Students and Faculty Join for Jam Session
April 4, 2014
The ’Sco served as an experimental music mecca last Monday, attracting TIMARA majors, sound technicians and programmers alike for an improvised electroacoustic showcase. College senior Adam Hirsch, Conservatory senior Charles Glanders and doubledegree senior Devin Frenze of the experimental audiovisual ensemble Wisseler opened the show on saxophone, turntables and visuals, respectively. Their music and visuals were expertly coordinated and built symbiotically to a climax. The jam’s visual component began with slowly moving black and white forms that thematically mimicked the saxophone’s spacey sounds. Gradually, light blues overtook the black and white, followed by a rapid, multicolor potpourri of asymmetrical images that complemented the big bass of Glanders’s feedback loop.

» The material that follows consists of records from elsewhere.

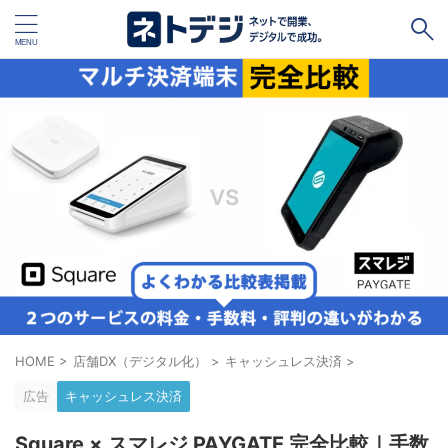
タグ
キャッシュレス
Square
BASE
STORES
ネットショップ開設１vs１
無料ネットショップ
予約管理システム
Shopify
Air ビジネスツールズ
ペライチ
キャッシュレス決済端末１vs１
ジンドゥー
POSレジ
スマレジ
カラーミーショップ
Wix
HOME
>
店舗DX（デジタル化）
>
キャッシュレス決済
>
楽天ペイ
stera pack
WordPress
広告
キャッシュレス決済
ハンドメイド販売
ホームページ作成サービス１vs１
Square × スマレジ PAYGATE 完全比較｜手数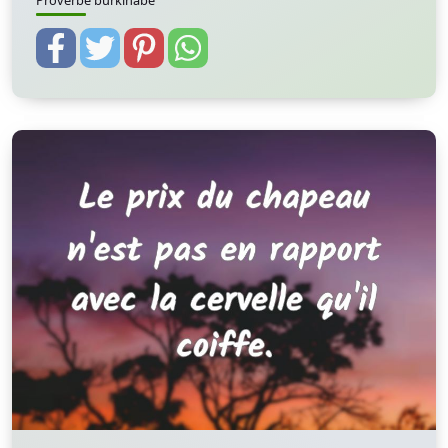
Proverbe burkinabè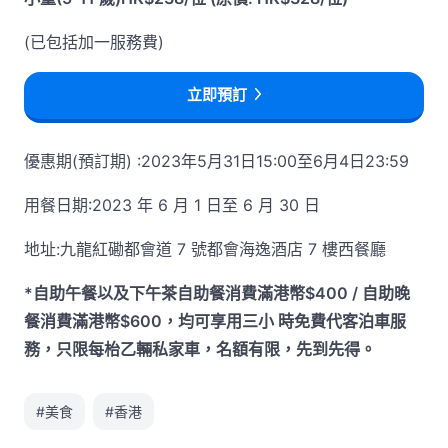
(已包括加一服務費)
立即預訂
優惠期(預訂期) :2023年5月31日15:00至6月4日23:59
用餐日期:2023 年 6 月 1 日至 6 月 30 日
地址:九龍紅磡都會道 7 號都會海逸酒店 7 樓西餐廳
*自助午餐以及下午茶自助餐消費滿港幣$400 / 自助晚
餐消費滿港幣$600，均可享用三小 時免費代客泊車服
務，只限每枱乙輛私家車，名額有限，先到先得。
#美食
#香港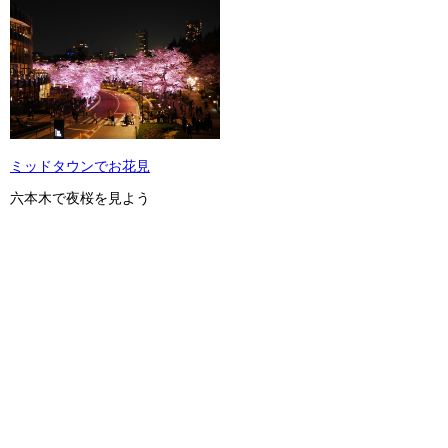
ミッドタウンでお花見
六本木で夜桜を見よう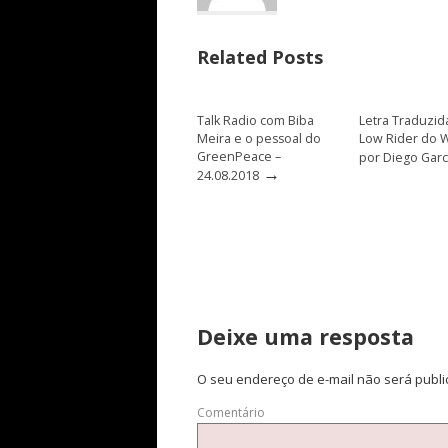
Related Posts
Talk Radio com Biba
Letra Traduzida
Meira e o pessoal do
Low Rider do W
GreenPeace –
por Diego Garc
→
24.08.2018
Deixe uma resposta
O seu endereço de e-mail não será publi
Comentário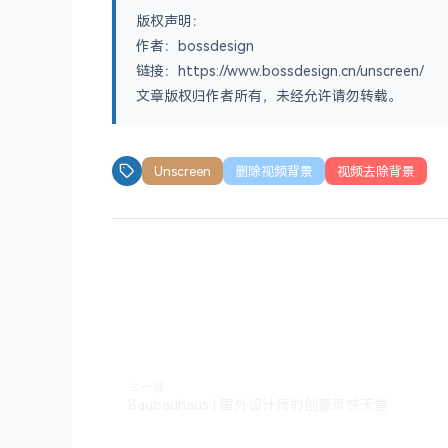
版权声明：
作者：bossdesign
链接：https://www.bossdesign.cn/unscreen/
文章版权归作者所有，未经允许请勿转载。
Unscreen
删除视频背景
视频去除背景
上一篇
Baubauhaus | 国外设计师的创意灵感天堂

The ’Sco-goers were engaged in the novel performance — many sat or laid down on the ground during Wisseler’s set, allowing the full audiovisual experience to wash over them. Some sat in silence, eyes closed, while others danced under the DJ box, hugged a column, sat on each other or did the robot. Hirsch’s saxophone added a melodic touch to a genre usually characterized by avant-garde, atonal sounds. The added melody made the music more danceable and more accessible to a wider audience.
Wisseler was followed by Lyn Goeringer, visiting assistant professor of Computer Music and Digital Arts, and double-degree sophomore and TIMARA major Matt Omahan. Though Omahan usually plays with Wisseler, the two took the stage as a teacher-student duo, layering and looping ambient sounds to produce a rich, diverse soundscape. Goeringer spent much of the set bent over an iPad, manipulating sounds via touchscreen and Mac. Omahan added a MIDI board and knob controls to the mix. The pair crafted this musical ambience using improvised looped sounds punctuated with sudden deep bass rumbles. Shrill rhythmic sirens cut through the subtler interplay between synths and bass. The stage was lit with red overhead lights and blue and purple stage lights, creating an eerie glow reminiscent of the inside of a spaceship and adding to the general feeling that the whole experience was very much out of this world.
For the conclusion of the improvised jam session, Wisseler joined Goeringer and Omahan for a final piece. The complexity of Professor Goeringer’s loops and playful rhythmic hits meshed well with Wisseler’s web of melodic ambience. The performance was engaging and inventive, both visually and musically. But perhaps more importantly, it represented a successful collaboration between the audio and visual realms and an equalizing collaboration between professor and students.